Il lavoro da compiere in questo settore della dottrina esige l'impegno di tutti voi, Membri e Consultori della Pontificia Commissione per le Comunicazioni Sociali; e il vostro Ufficio centrale, costituito permanentemente presso di Noi, dovrà incoraggiare e coordinare la vostra riflessione, raccogliere le vostre segnalazioni e le vostre proposte, e a sua volta informare e dare degli orientamenti. Della attenzione metodica che voi dedicherete alla dottrina della comunicazione sociale e alla sua opportuna diffusione per la formazione delle coscienze dovranno beneficiare in modo speciale le Commissioni Episcopali Nazionali. Così la Pontificia Commissione presterà ad esse un utile servizio, al tempo stesso che ne solleciterà la necessaria collaborazione, tanto più proficua ed apprezzabile in quanto riferentesi a zone culturali varie e diverse. Altri beneficiari qualificati di questo impegno con giunto saranno poi i professionisti, gli esperti, i critici, i dirigenti, i tecnici, tutti insomma coloro che operano nel settore della comunicazione sociale in posizione di particolare responsabilità.

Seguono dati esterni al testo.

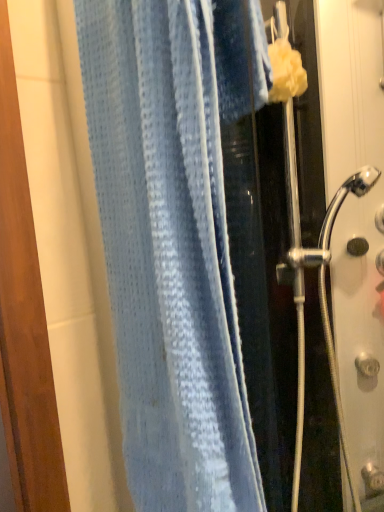 Question: Should I look upward or downward to see blue waffle-textured towel at center?

Choices:
 (A) up
 (B) down

Answer: (B)

Question: Is the depth of blue waffle-textured towel at center greater than that of clear glass shower door at right?

Choices:
 (A) yes
 (B) no

Answer: (B)

Question: Considering the relative sizes of blue waffle-textured towel at center and clear glass shower door at right in the image provided, is blue waffle-textured towel at center bigger than clear glass shower door at right?

Choices:
 (A) no
 (B) yes

Answer: (A)

Question: From the image's perspective, is blue waffle-textured towel at center on top of clear glass shower door at right?

Choices:
 (A) no
 (B) yes

Answer: (B)

Question: Is blue waffle-textured towel at center positioned beyond the bounds of clear glass shower door at right?

Choices:
 (A) yes
 (B) no

Answer: (A)

Question: Considering the relative sizes of blue waffle-textured towel at center and clear glass shower door at right in the image provided, is blue waffle-textured towel at center taller than clear glass shower door at right?

Choices:
 (A) no
 (B) yes

Answer: (A)

Question: Considering the relative positions of blue waffle-textured towel at center and clear glass shower door at right in the image provided, is blue waffle-textured towel at center to the right of clear glass shower door at right from the viewer's perspective?

Choices:
 (A) yes
 (B) no

Answer: (B)

Question: Considering the relative sizes of clear glass shower door at right and blue waffle-textured towel at center in the image provided, is clear glass shower door at right smaller than blue waffle-textured towel at center?

Choices:
 (A) no
 (B) yes

Answer: (A)

Question: Would you say clear glass shower door at right is outside blue waffle-textured towel at center?

Choices:
 (A) no
 (B) yes

Answer: (B)

Question: From a real-world perspective, is clear glass shower door at right physically below blue waffle-textured towel at center?

Choices:
 (A) yes
 (B) no

Answer: (A)

Question: From the image's perspective, is clear glass shower door at right over blue waffle-textured towel at center?

Choices:
 (A) yes
 (B) no

Answer: (B)

Question: Does clear glass shower door at right come behind blue waffle-textured towel at center?

Choices:
 (A) yes
 (B) no

Answer: (A)

Question: Is blue waffle-textured towel at center a part of clear glass shower door at right?

Choices:
 (A) no
 (B) yes

Answer: (A)

Question: Is clear glass shower door at right inside or outside of blue waffle-textured towel at center?

Choices:
 (A) outside
 (B) inside

Answer: (A) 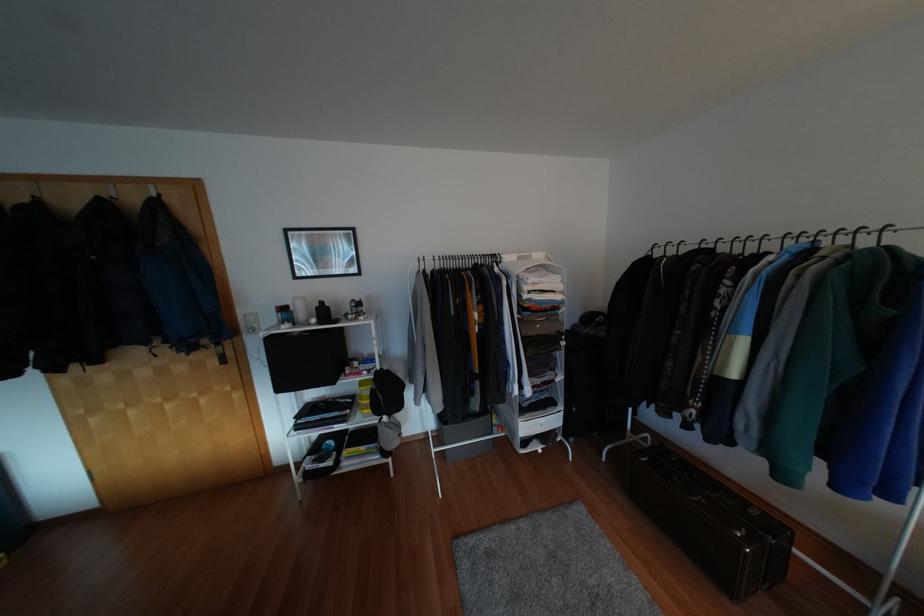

Il secondo pensiero, il secondo incoraggiamento, riguarda il terreno più propriamente operativo, e cioè l'azione che è doveroso ed urgente intensificare per ottenere un buon impiego della stampa, della radio, del cinema, di altre forme di spettacolo, della televisione, in ordine alla trasmissione di con tenuti umanamente validi e positivi, e del messaggio che Cristo ha affidato alla sua Chiesa per la salvezza di tutti gli uomini.

Si tratta dei mezzi di comunicazione sociale, come giornali, emittenti e sale cinematografiche, che gli stessi cattolici posseggono o devono possedere, e sulla cui necessità (specialmente il loro giornale!) non si insisterà mai abbastanza; si tratta della presenza di professionisti cattolici in tutti i campi della produzione e della distribuzione; dell'apostolato d'ambiente, e di quello più generale - di tutti i movimenti di apostolato dei laici -, che non può fare a meno, nel consolante e promettente risveglio che oggi lo caratterizza, di dedicare una specialissima attenzione ai problemi dei mass-media, anche mediante un'opportuna ed efficace coordinazione degli sforzi e delle iniziative, si tratta ancora di scuole o di corsi specializzati, e di particolari centri formativi come i cineforum. Queste ed altre attività, che si svolgono sul piano diocesano, nazionale ed internazionale, hanno bisogno del sostegno della Gerarchia, e cioè della Nostra Commissione e delle Commissioni Episcopali Nazionali per i mezzi di comunicazione sociale, in collaborazione con altri Dicasteri della Santa Sede (per esempio quello per l'Educazione Cattolica e il "Consilium de Laicis") e con altri organismi locali dei vari Episcopati.

Va inoltre tenuta presente la possibilità, sempre più vasta ed evidente di impiego pastorale diretto dei mezzi di comunicazione sociale. Vogliamo augurarCi anzitutto che sia incoraggiata ogni iniziativa atta a potenziare e a rendere efficace la presentazione del volto della Chiesa e del suo costante agire nel mondo, mediante la pronta e precisa diffusione delle notizie che la riguardano. Ma poi, dobbiamo prospettarci anche problemi nuovi o finora affrontati in misura troppo ridotta, come quelli, per esempio, dell'impiego dei mezzi audio-visivi per la catechesi, per la formazione liturgica, per l'evangelizzazione, per l'educazione religiosa cattolica. Anche qui devono crescere gli studi, gli sforzi, le collaborazioni.

Sappiamo che queste brevi indicazioni trovano perfetta e generosa accoglienza negli animi vostri, già abituati a meditare e ad essere solleciti circa i gravi problemi della comunicazione sociale, nella prospettiva della missione umana e divina che ci è stata affidata. Il campo di lavoro è sconfinato e non facile. Ma confidiamo nell'opera vostra e soprattutto nell'aiuto del Signore, in pegno del quale vi impartiamo di cuore la Nostra Benedizione Apostolica.